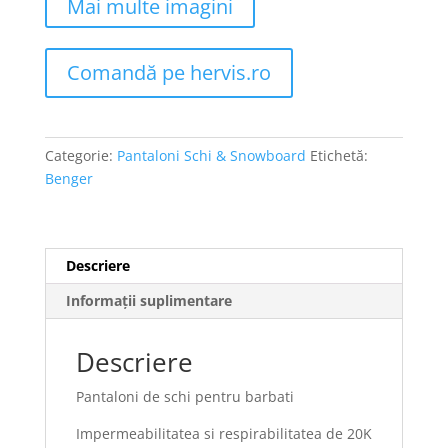
Mai multe imagini
Comandă pe hervis.ro
Categorie:
Pantaloni Schi & Snowboard
Etichetă:
Benger
Descriere
Informații suplimentare
Descriere
Pantaloni de schi pentru barbati
Impermeabilitatea si respirabilitatea de 20K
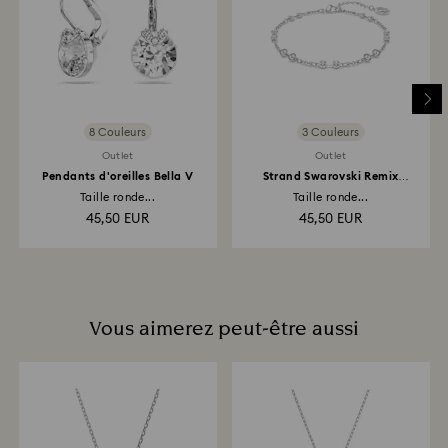
institution financière. Il faut parfois attendre jusqu’à 3
à 7 jours ouvrés pour que le montant correspondant
soit versé en utilisant le mode de paiement qui a servi
à passer la commande. L’ensemble du processus de
retour et de remboursement peut prendre jusqu’à 3 à
4 semaines à partir de la date d’envoi.
8 Couleurs
3 Couleurs
Outlet
Outlet
Pendants d'oreilles Bella V
Strand Swarovski Remix
Collection
Taille ronde...
Taille ronde...
45,50 EUR
45,50 EUR
Vous aimerez peut-être aussi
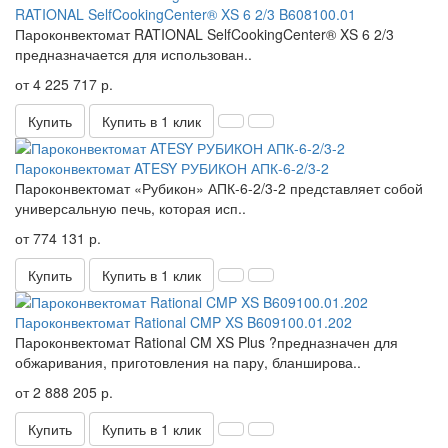
RATIONAL SelfCookingCenter® XS 6 2/3 B608100.01
Пароконвектомат RATIONAL SelfCookingCenter® XS 6 2/3
предназначается для использован..
от 4 225 717 р.
Купить
Купить в 1 клик
Пароконвектомат ATESY РУБИКОН АПК-6-2/3-2
Пароконвектомат «Рубикон» АПК-6-2/3-2 представляет собой
универсальную печь, которая исп..
от 774 131 р.
Купить
Купить в 1 клик
Пароконвектомат Rational CMP XS B609100.01.202
Пароконвектомат Rational CM XS Plus ?предназначен для
обжаривания, приготовления на пару, бланширова..
от 2 888 205 р.
Купить
Купить в 1 клик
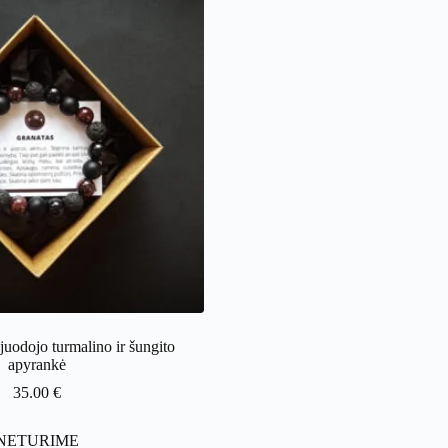
juodojo turmalino ir šungito
apyrankė
35.00
€
NETURIME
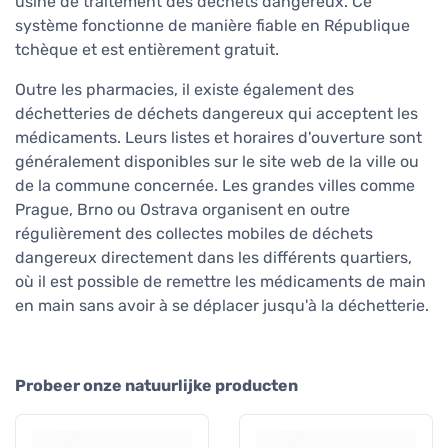
usine de traitement des déchets dangereux. Ce
système fonctionne de manière fiable en République
tchèque et est entièrement gratuit.
Outre les pharmacies, il existe également des
déchetteries de déchets dangereux qui acceptent les
médicaments. Leurs listes et horaires d'ouverture sont
généralement disponibles sur le site web de la ville ou
de la commune concernée. Les grandes villes comme
Prague, Brno ou Ostrava organisent en outre
régulièrement des collectes mobiles de déchets
dangereux directement dans les différents quartiers,
où il est possible de remettre les médicaments de main
en main sans avoir à se déplacer jusqu'à la déchetterie.
Probeer onze natuurlijke producten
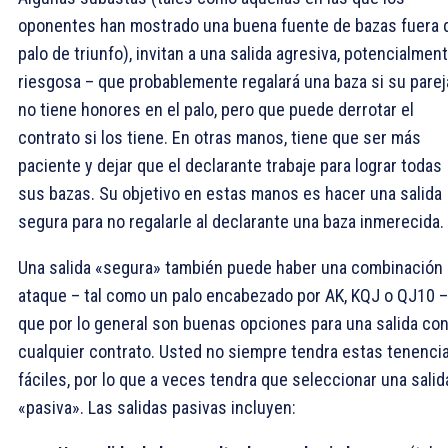
oponentes han mostrado una buena fuente de bazas fuera 
palo de triunfo), invitan a una salida agresiva, potencialmen
riesgosa – que probablemente regalará una baza si su parej
no tiene honores en el palo, pero que puede derrotar el
contrato si los tiene. En otras manos, tiene que ser más
paciente y dejar que el declarante trabaje para lograr todas
sus bazas. Su objetivo en estas manos es hacer una salida
segura para no regalarle al declarante una baza inmerecida.
Una salida «segura» también puede haber una combinación
ataque – tal como un palo encabezado por AK, KQJ o QJ10 –
que por lo general son buenas opciones para una salida con
cualquier contrato. Usted no siempre tendra estas tenenci
fáciles, por lo que a veces tendra que seleccionar una salid
«pasiva». Las salidas pasivas incluyen:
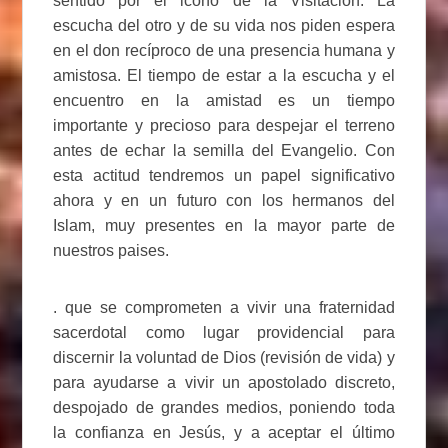
sentido por el icono de la Visitación. La
escucha del otro y de su vida nos piden espera
en el don recíproco de una presencia humana y
amistosa. El tiempo de estar a la escucha y el
encuentro en la amistad es un tiempo
importante y precioso para despejar el terreno
antes de echar la semilla del Evangelio. Con
esta actitud tendremos un papel significativo
ahora y en un futuro con los hermanos del
Islam, muy presentes en la mayor parte de
nuestros paises.
. que se comprometen a vivir una fraternidad
sacerdotal como lugar providencial para
discernir la voluntad de Dios (revisión de vida) y
para ayudarse a vivir un apostolado discreto,
despojado de grandes medios, poniendo toda
la confianza en Jesús, y a aceptar el último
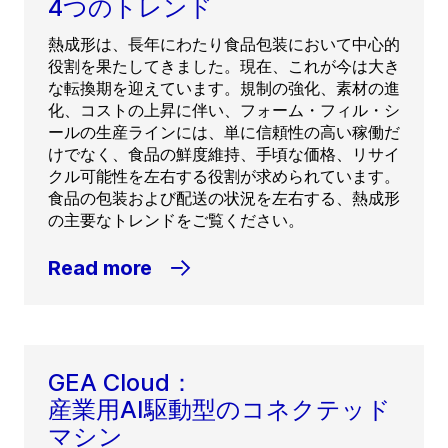
4つのトレンド
熱成形は、長年にわたり食品包装において中心的
役割を果たしてきました。現在、これが今は大き
な転換期を迎えています。規制の強化、素材の進
化、コストの上昇に伴い、フォーム・フィル・シ
ールの生産ラインには、単に信頼性の高い稼働だ
けでなく、食品の鮮度維持、手頃な価格、リサイ
クル可能性を左右する役割が求められています。
食品の包装および配送の状況を左右する、熱成形
の主要なトレンドをご覧ください。
Read more
GEA Cloud：
産業用AI駆動型のコネクテッド
マシン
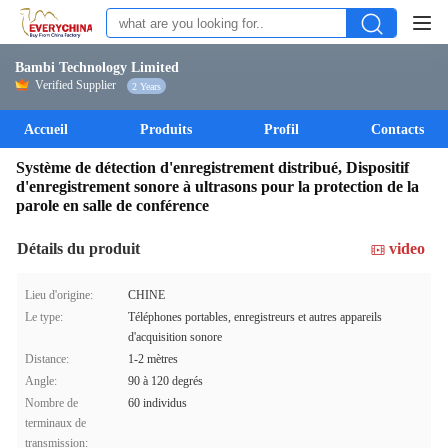
Bambi Technology Limited
Verified Supplier
2 Years
Accueil
Produits
Profil
Contacts
Système de détection d'enregistrement distribué, Dispositif
d'enregistrement sonore à ultrasons pour la protection de la
parole en salle de conférence
Détails du produit
video
Lieu d'origine:
CHINE
Le type:
Téléphones portables, enregistreurs et autres appareils
d'acquisition sonore
Distance:
1-2 mètres
Angle:
90 à 120 degrés
Nombre de
60 individus
terminaux de
transmission:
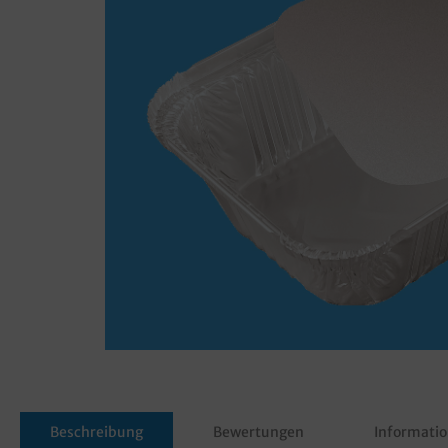
Beschreibung
Bewertungen
Informatio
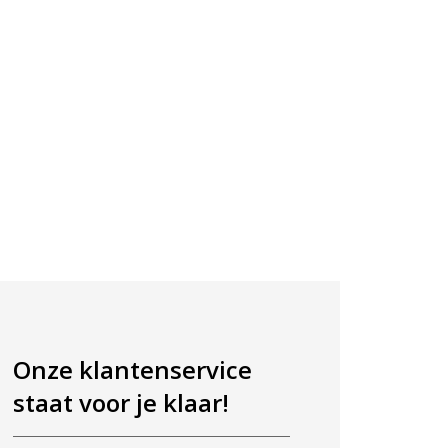
Onze klantenservice
staat voor je klaar!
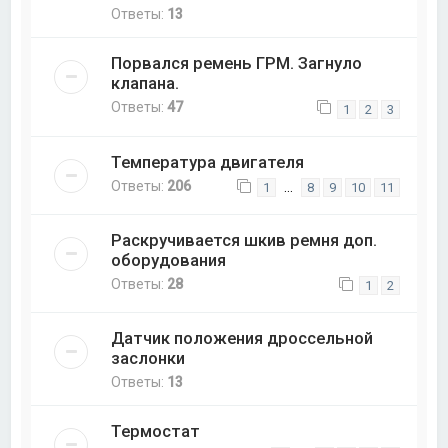
Ответы:
13
Порвался ремень ГРМ. Загнуло
клапана.
Ответы:
47
1
2
3
Температура двигателя
Ответы:
206
…
1
8
9
10
11
Раскручивается шкив ремня доп.
оборудования
Ответы:
28
1
2
Датчик положения дроссельной
заслонки
Ответы:
13
Термостат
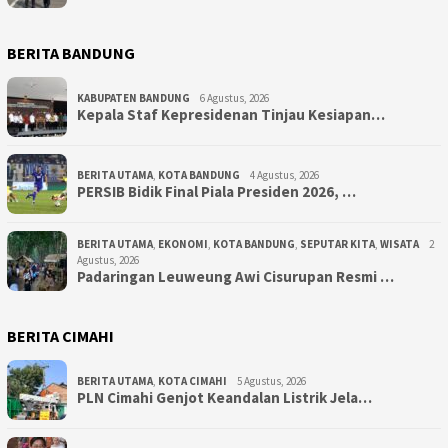
BERITA BANDUNG
KABUPATEN BANDUNG
6 Agustus, 2026
Kepala Staf Kepresidenan Tinjau Kesiapan…
BERITA UTAMA
,
KOTA BANDUNG
4 Agustus, 2026
PERSIB Bidik Final Piala Presiden 2026, …
BERITA UTAMA
,
EKONOMI
,
KOTA BANDUNG
,
SEPUTAR KITA
,
WISATA
2
Agustus, 2026
Padaringan Leuweung Awi Cisurupan Resmi …
BERITA CIMAHI
BERITA UTAMA
,
KOTA CIMAHI
5 Agustus, 2026
PLN Cimahi Genjot Keandalan Listrik Jela…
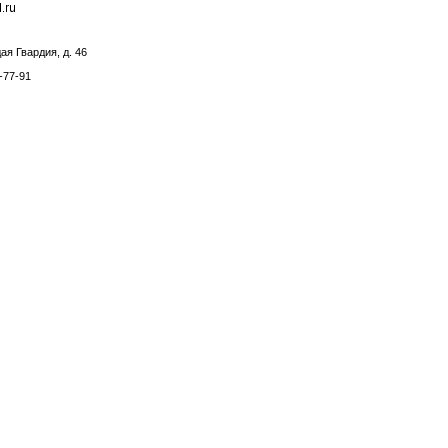
aя Гвapдия, д. 46
-77-91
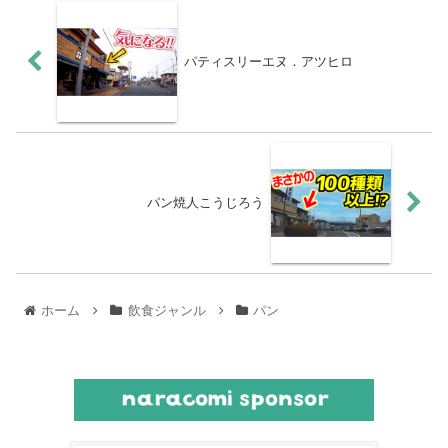
パティスリーエヌ．アツヒロ
パン焼人こうじろう
ホーム
飲食ジャンル
パン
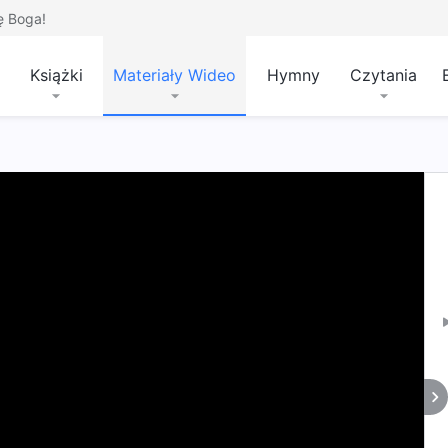
ę Boga!
Książki
Materiały Wideo
Hymny
Czytania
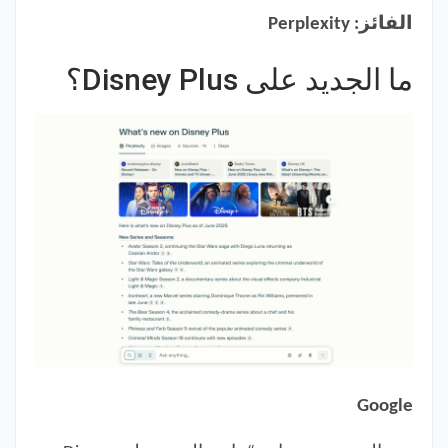
الفائز: Perplexity
ما الجديد على Disney Plus؟
Google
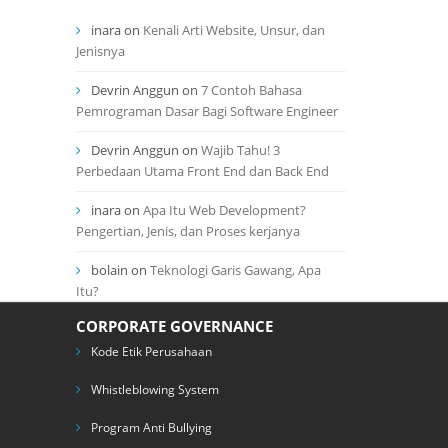
inara
on
Kenali Arti Website, Unsur, dan
Jenisnya
Devrin Anggun
on
7 Contoh Bahasa
Pemrograman Dasar Bagi Software Engineer
Devrin Anggun
on
Wajib Tahu! 3
Perbedaan Utama Front End dan Back End
inara
on
Apa Itu Web Development?
Pengertian, Jenis, dan Proses kerjanya
bolain
on
Teknologi Garis Gawang, Apa
Itu?
CORPORATE GOVERNANCE
Kode Etik Perusahaan
Whistleblowing System
Program Anti Bullying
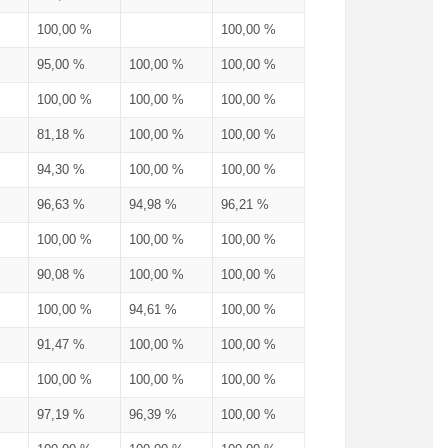
100,00 %
100,00 %
95,00 %
100,00 %
100,00 %
100,00 %
100,00 %
100,00 %
81,18 %
100,00 %
100,00 %
94,30 %
100,00 %
100,00 %
96,63 %
94,98 %
96,21 %
100,00 %
100,00 %
100,00 %
90,08 %
100,00 %
100,00 %
100,00 %
94,61 %
100,00 %
91,47 %
100,00 %
100,00 %
100,00 %
100,00 %
100,00 %
97,19 %
96,39 %
100,00 %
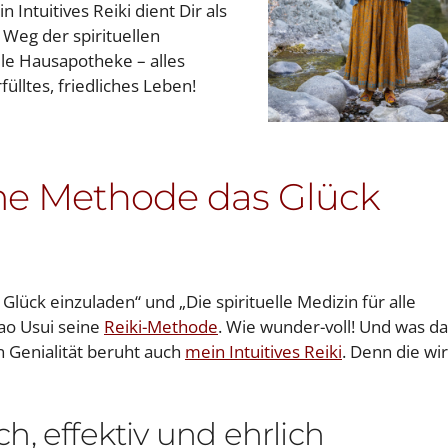
 Intuitives Reiki dient Dir als
r Weg der spirituellen
lle Hausapotheke – alles
fülltes, friedliches Leben!
ime Methode das Glück
lück einzuladen“ und „Die spirituelle Medizin für alle
ao Usui seine
Reiki-Methode
. Wie wunder-voll! Und was da
en Genialität beruht auch
mein Intuitives Reiki
. Denn die wir
ach, effektiv und ehrlich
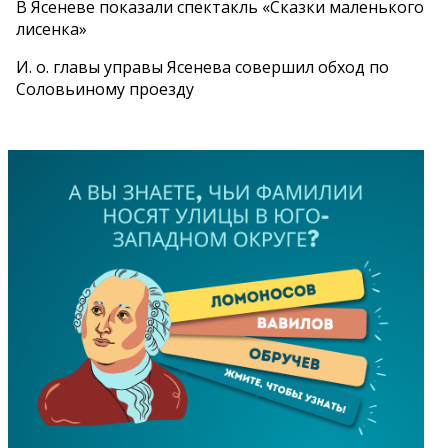
В Ясеневе показали спектакль «Сказки маленького
лисенка»
И. о. главы управы Ясенева совершил обход по
Соловьиному проезду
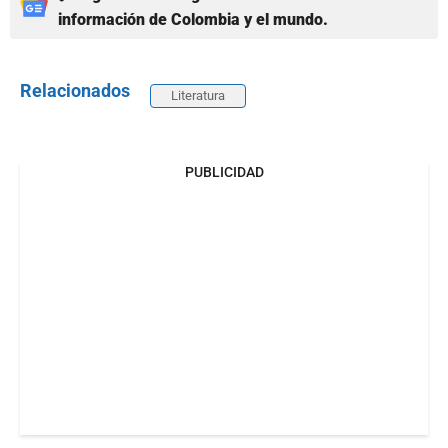
información de Colombia y el mundo.
Relacionados
Literatura
PUBLICIDAD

§ Task details: Please state how many lines in the listing contain the string "BANDUNG", and give nothing besides that number.

§ Response box: 4